7 This Court has been provided with the Affidavit of Robert H. Goff, Jr. (hereinafter "Goff Aff."), the Chief Financial Officer of TPC, which attests that the gross revenues generated by RIAC's use of Garage B from July 28, 2004 through December 31, 2005, based on figures provided to TPC by RIAC, amounted to $3,925,535. However, the figures from January 1, 2006 through March 11, 2006 [the date Garage B was returned to TPC] have not been provided to TPC; therefore, Mr. Goff has estimated that the gross revenues for said period total $603,795. Thus, the total gross revenues generated by RIAC's unlawful use of Garage B from July 28, 2004 through March 11, 2006 are stated to be $4,556,330. The total net revenues generated during this period are the gross revenues, less direct costs from July 28, 2004 through December 31, 2005, minus the estimated direct costs for January 1, 2006 through March 11, 2006, stated to be total net revenues in the amount of $4,134,990. (See Goff Aff., ¶ 2-4). The amounts set forth in the Goff Affidavit are not contested by the EDC or RIAC.
8 EDC's position is that if TPC prevails, it is only entitled to its actual lost profits for the period of time it was dispossessed of its use of Garage B.
9 A comment to the Restatement (Second) Torts § 158 (1956) provides that "one who intentionally causes another to do an act is under the same liability as though he himself does the act in question." See Restatement (Second) Torts § 158 cmt. j (1965).
10 See Curtis v. Tromble, 155 Ariz. 429, 430,747 P.2d 590, 591 (Ariz.Ct.App. 1987) (citing Lewis v. Webb,208 Ark. 1084, 189 S.W.2d 376 (1945)) (holding that one who enters land under a court decree in his favor is not a "trespasser" even though the decree is subsequently reversed.)
11 See W.R. Grace Co. v. Local Union 759, 461 U.S. 757,766 (1983) (holding "[i]t is beyond question that obedience to judicial orders is an important public policy. An injunction issued by a court acting within its jurisdiction must be obeyed until the injunction is vacated or withdrawn."); See also Restatement (Second) Torts § 266 (1965) providing that "[o]ne is privileged to commit acts which would otherwise be a trespass to a chattel or a conversion when he acts pursuant to a court order which is valid or fair on its face."
12 The authority of civil contempt is invoked "when it is proved by clear and convincing evidence that a lawful decree was violated." Biron v. Falardeau, 798 A.2d 379, 382 (R.I. 2002). There is no question herein that the Superior Court had clear and lawful jurisdiction to enter the condemnation judgment.
13 EDC and RIAC allege that the Bank, as mortgagee, has no standing to raise a counterclaim for trespass since it never took possession of the property or invoked its right to do so. However, in light of this Court's ruling on the trespass counterclaim, the issue of the Bank's standing to assert such a claim is moot.

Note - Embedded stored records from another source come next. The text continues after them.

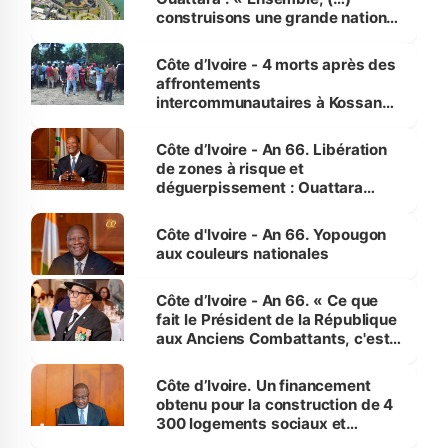
construisons une grande nation
pour nous-mêmes et pour les
générations futures »
Côte d’Ivoire - 4 morts après des
affrontements
intercommunautaires à Kossandji
(Alepé) - Notre correspondant au
milieu des sinistrés
Côte d’Ivoire - An 66. Libération
de zones à risque et
déguerpissement : Ouattara
assure du « strict respect de
l'Etat de droit pour préserver les
Côte d'Ivoire - An 66. Yopougon
vies humaines »
aux couleurs nationales
Côte d’Ivoire - An 66. « Ce que
fait le Président de la République
aux Anciens Combattants, c'est
inédit » (Cne Yassoungo Koné ®)
Côte d’Ivoire. Un financement
obtenu pour la construction de 4
300 logements sociaux et
économiques à Abidjan, Bouaké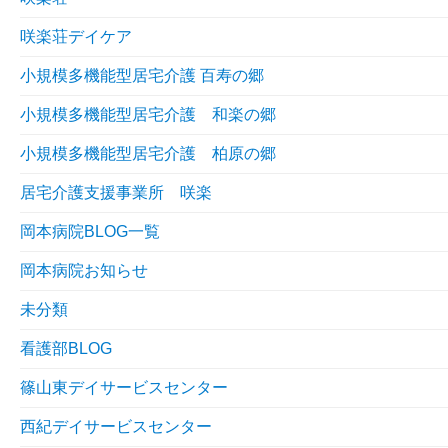
咲楽荘デイケア
小規模多機能型居宅介護 百寿の郷
小規模多機能型居宅介護 和楽の郷
小規模多機能型居宅介護 柏原の郷
居宅介護支援事業所 咲楽
岡本病院BLOG一覧
岡本病院お知らせ
未分類
看護部BLOG
篠山東デイサービスセンター
西紀デイサービスセンター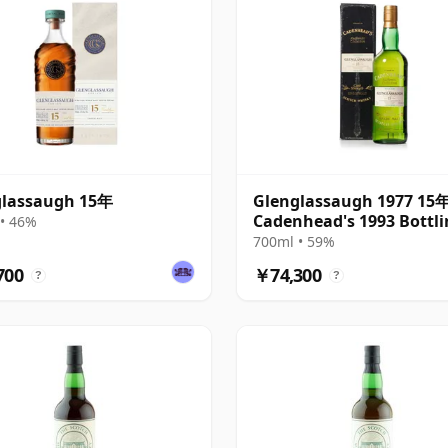
glassaugh 15年
Glenglassaugh 1977 15年
Cadenhead's 1993 Bottl
• 46%
with Box
700ml • 59%
700
￥74,300
?
?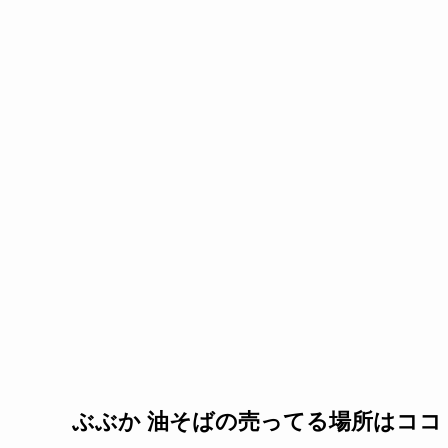
ぶぶか 油そばの売ってる場所はココ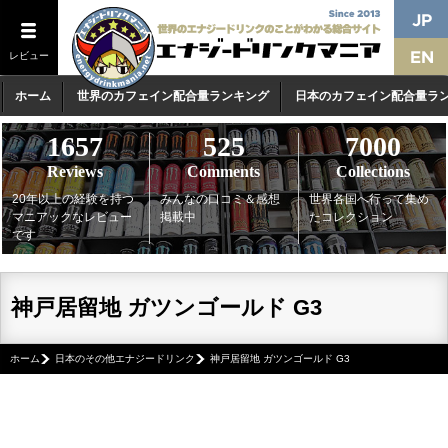
レビュー
ホーム
世界のカフェイン配合量ランキング
日本のカフェイン配合量ラ
1657
525
7000
Reviews
Comments
Collections
20年以上の経験を持つ
みんなの口コミ＆感想
世界各国へ行って集め
マニアックなレビュー
掲載中
たコレクション
です
神戸居留地 ガツンゴールド G3
ホーム
日本のその他エナジードリンク
神戸居留地 ガツンゴールド G3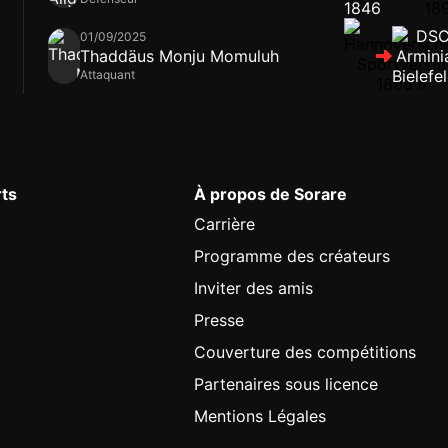
01/09/2025
Thaddäus Monju Momuluh
Attaquant
rts
À propos de Sorare
Carrière
Programme des créateurs
Inviter des amis
Presse
Couverture des compétitions
Partenaires sous licence
Mentions Légales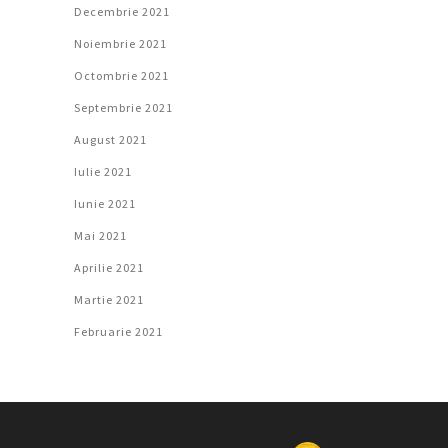
Decembrie 2021
Noiembrie 2021
Octombrie 2021
Septembrie 2021
August 2021
Iulie 2021
Iunie 2021
Mai 2021
Aprilie 2021
Martie 2021
Februarie 2021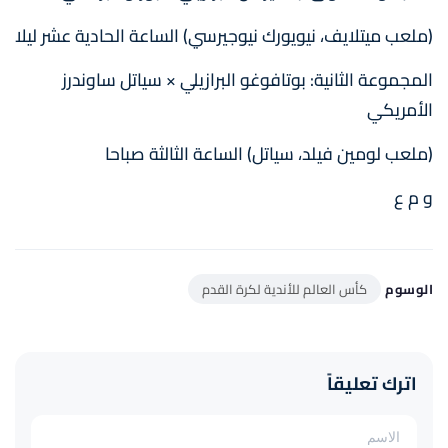
(ملعب ميتلايف، نيويورك نيوجيرسي) الساعة الحادية عشر ليلا
المجموعة الثانية: بوتافوغو البرازيلي × سياتل ساوندرز
الأمريكي
(ملعب لومين فيلد، سياتل) الساعة الثالثة صباحا
و م ع
الوسوم
كأس العالم للأندية لكرة القدم
اترك تعليقاً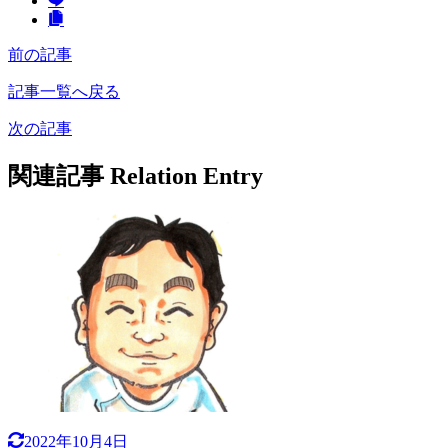
前の記事
記事一覧へ戻る
次の記事
関連記事
Relation Entry
2022年10月4日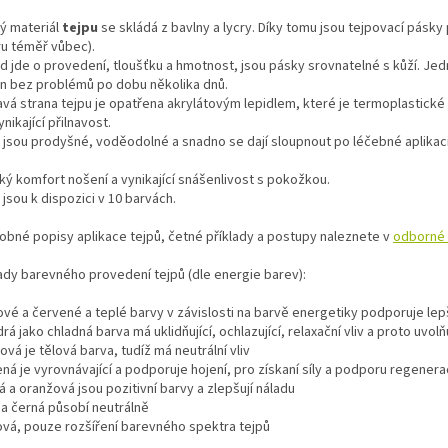
ý materiál
tejpu
se skládá z bavlny a lycry. Díky tomu jsou tejpovací pásky
u téměř vůbec).
d jde o provedení, tloušťku a hmotnost, jsou pásky srovnatelné s kůží. Je
n bez problémů po dobu několika dnů.
avá strana tejpu je opatřena akrylátovým lepidlem, které je termoplastické (t
nikající přilnavost.
 jsou prodyšné, voděodolné a snadno se dají sloupnout po léčebné aplikaci
ký komfort nošení a vynikající snášenlivost s pokožkou.
jsou k dispozici v 10 barvách.
obné popisy aplikace tejpů, četné příklady a postupy naleznete v
odborné l
lady barevného provedení tejpů (dle energie barev):
ové a červené a teplé barvy v závislosti na barvě energetiky podporuje lepší
rá jako chladná barva má uklidňující, ochlazující, relaxační vliv a proto uvo
ová je tělová barva, tudíž má neutrální vliv
ená je vyrovnávající a podporuje hojení, pro získaní síly a podporu regener
tá a oranžová jsou pozitivní barvy a zlepšují náladu
á a černá působí neutrálně
lová, pouze rozšíření barevného spektra tejpů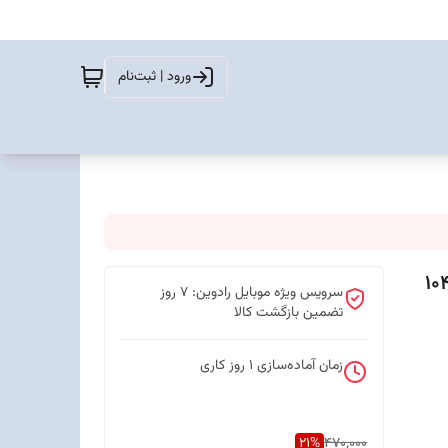
ورود | ثبت‌نام
سرویس ویژه موبایل رادوین: 7 روز
تضمین بازگشت کالا
زمان آماده‌سازی
1
روز کاری
21
%
470,000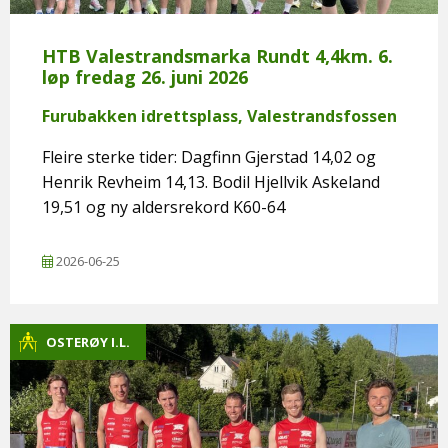
HTB Valestrandsmarka Rundt 4,4km. 6.
løp fredag 26. juni 2026
Furubakken idrettsplass, Valestrandsfossen
Fleire sterke tider: Dagfinn Gjerstad 14,02 og
Henrik Revheim 14,13. Bodil Hjellvik Askeland
19,51 og ny aldersrekord K60-64
2026-06-25
OSTERØY I.L.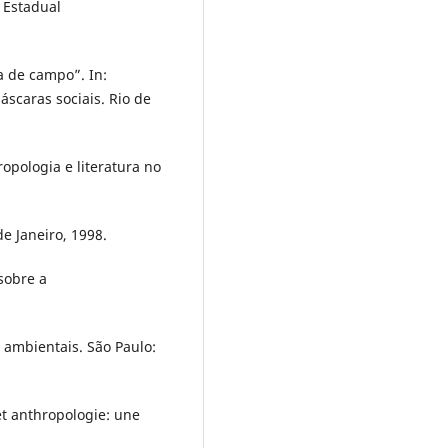
 Estadual
 de campo”. In:
scaras sociais. Rio de
opologia e literatura no
de Janeiro, 1998.
sobre a
s ambientais. São Paulo:
t anthropologie: une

14 Since this Court finds that the counterclaim for trespass fails as a matter of law, the Court need not consider the further defenses raised by EDC and RIAC relative to sovereign immunity and its alleged effects on damages, costs, attorneys' fees, and interest. Nor is the Court ruling on whether and to what extent TPC is entitled to "just compensation" relative to RIAC's temporary taking and use of the property, a question not before the Court on these cross-motions for summary judgment. Likewise, this Court's legal conclusions relative to the trespass counterclaim in the condemnation action are not intended to express an opinion on the pending issues in the business calendar action, including the claims relative to whether and to what extent the failed condemnation results in a claim for breach of contract under the CLA, and what the proper measure of damages would be if such a breach occurred. RIAC has filed motions seeking to have the Court determine some of these issues by way of partial summary judgment and/or by way of motions in limine to limit the scope of trial. Those matters remain under advisement at this time.